A combination refers to an arrangement in which the order does not matter. The notation for combinations is,
$^{n}C_{r}$ You should have come across it in binomial expansion under the topic Series, in pure mathematics $1$ . The above reads as $n$ choose $r$ , where $n$ represents the number of choices and $r$ represents the selections or slots.

Let’s walk through past paper questions.

1. A group of $6$ people is to be chosen from $4$ men and $11$ women. (9709/52/O/N/21 number 2)

(a) In how many different ways can a group of $6$ be chosen if it must contain exactly $1$ man?

If the group must have exactly $1$ man, it means we must have exactly $5$ women for the group to have a total of $6$ people. For the men we are choosing $1$ out of $4$ men,
$^{4}C_{1}$ For the women we are choosing $5$ out of $11$ women,
$^{11}C_{5}$ Putting everything together,
$^{4}C_{1} \times ^{11}C_{5}$ Which simplifies to give,
$4 \times 462$ $1\ 848$ Therefore, the final answer is,
$1\ 848$ Two of the $11$ women are sisters Jane and Kate.
(b) In how many different ways can a group of $6$ be chosen if Jane and Kate cannot both be in the group?

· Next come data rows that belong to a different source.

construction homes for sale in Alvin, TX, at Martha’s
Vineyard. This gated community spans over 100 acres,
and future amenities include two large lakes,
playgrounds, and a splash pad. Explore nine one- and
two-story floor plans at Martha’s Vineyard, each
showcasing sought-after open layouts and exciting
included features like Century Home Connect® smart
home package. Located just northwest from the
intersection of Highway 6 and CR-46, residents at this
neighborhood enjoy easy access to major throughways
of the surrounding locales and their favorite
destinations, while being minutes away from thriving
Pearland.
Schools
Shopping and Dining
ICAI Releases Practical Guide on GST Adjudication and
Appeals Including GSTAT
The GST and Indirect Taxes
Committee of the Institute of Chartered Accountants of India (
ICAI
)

Let’s assign Jane a letter of $J$ and Kate a letter of $K$ . The problem, is asking us to evaluate the following three scenarios,
$\textmd{\textcolor{#2192ff}{Jane is in the group and Kate is not}}$ $\textmd{\textcolor{#0f0}{Kate is in the group and Jane is not}}$ $\textmd{\textcolor{red}{Neither of the two are in the group}}$ Let’s evaluate the first scenario, Jane is in the group and Kate is not. It would look something like this,
$\textmd{4 men and 9 women}$ $\textmd{13 people}$ $\underline{J}\ \ \underline{\textcolor{transparent}{a}}\ \ \underline{\textcolor{transparent}{a}}\ \ \underline{\textcolor{transparent}{a}}\ \ \underline{\textcolor{transparent}{a}}\ \ \underline{\textcolor{transparent}{a}}$ Note: There are only $9$ women because Jane has already been selected, so we remove her from the pool of selection. Kate is also removed from the pool of selection to ensure that we do not select her.

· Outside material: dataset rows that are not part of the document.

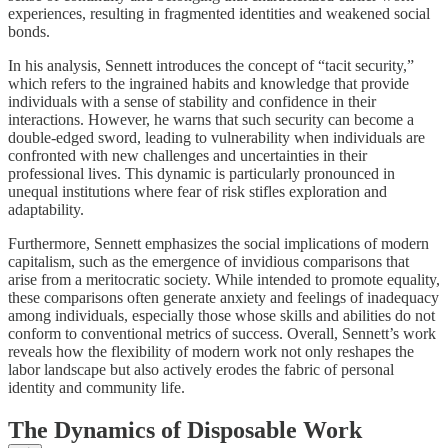
experiences, resulting in fragmented identities and weakened social
bonds.
In his analysis, Sennett introduces the concept of “tacit security,”
which refers to the ingrained habits and knowledge that provide
individuals with a sense of stability and confidence in their
interactions. However, he warns that such security can become a
double-edged sword, leading to vulnerability when individuals are
confronted with new challenges and uncertainties in their
professional lives. This dynamic is particularly pronounced in
unequal institutions where fear of risk stifles exploration and
adaptability.
Furthermore, Sennett emphasizes the social implications of modern
capitalism, such as the emergence of invidious comparisons that
arise from a meritocratic society. While intended to promote equality,
these comparisons often generate anxiety and feelings of inadequacy
among individuals, especially those whose skills and abilities do not
conform to conventional metrics of success. Overall, Sennett’s work
reveals how the flexibility of modern work not only reshapes the
labor landscape but also actively erodes the fabric of personal
identity and community life.
The Dynamics of Disposable Work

Since there are $13$ choices and only $5$ slots left, this becomes,
$^{13}C_{5}$ Which simplifies to,
$\textcolor{#2192ff}{1\ 287}$ Let’s evaluate the second scenario, Kate is in the group and Jane is not. It would look something like this,
$\textmd{4 men and 9 women}$ $\textmd{13 people}$ $\underline{K}\ \ \underline{\textcolor{transparent}{a}}\ \ \underline{\textcolor{transparent}{a}}\ \ \underline{\textcolor{transparent}{a}}\ \ \underline{\textcolor{transparent}{a}}\ \ \underline{\textcolor{transparent}{a}}$ Note: There are only $9$ women because Kate has already been selected, so we remove her from the pool of selection. Jane is also removed from the pool of selection to ensure that we do not select her.

Since there are $13$ choices and only $5$ slots left, this becomes,
$^{13}C_{5}$ Which simplifies to,
$\textcolor{#0f0}{1\ 287}$ Let’s evaluate the third scenario, neither of Jane and Kate are in the group. It would look something like this,
$\textmd{4 men and 9 women}$ $\textmd{13 people}$ $\underline{\textcolor{transparent}{a}}\ \ \underline{\textcolor{transparent}{a}}\ \ \underline{\textcolor{transparent}{a}}\ \ \underline{\textcolor{transparent}{a}}\ \ \underline{\textcolor{transparent}{a}}\ \ \underline{\textcolor{transparent}{a}}$ Note: There are only $9$ women because both Jane and Kate have been removed to ensure that we do not select them.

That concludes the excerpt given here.